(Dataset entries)
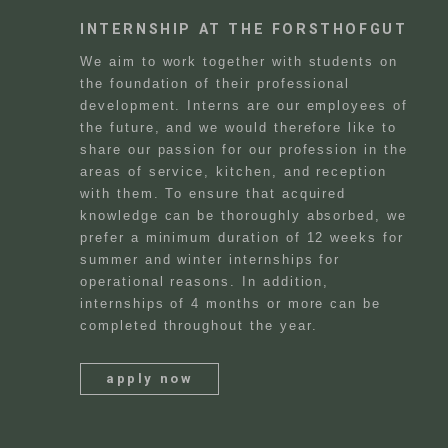
INTERNSHIP AT THE FORSTHOFGUT
We aim to work together with students on
the foundation of their professional
development. Interns are our employees of
the future, and we would therefore like to
share our passion for our profession in the
areas of service, kitchen, and reception
with them. To ensure that acquired
knowledge can be thoroughly absorbed, we
prefer a minimum duration of 12 weeks for
summer and winter internships for
operational reasons. In addition,
internships of 4 months or more can be
completed throughout the year.
apply now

» **Exercise**:
Wherever the word "internships" turns up in a line of the entries above, copy that line.

» **Result**:
summer and winter internships for
internships of 4 months or more can be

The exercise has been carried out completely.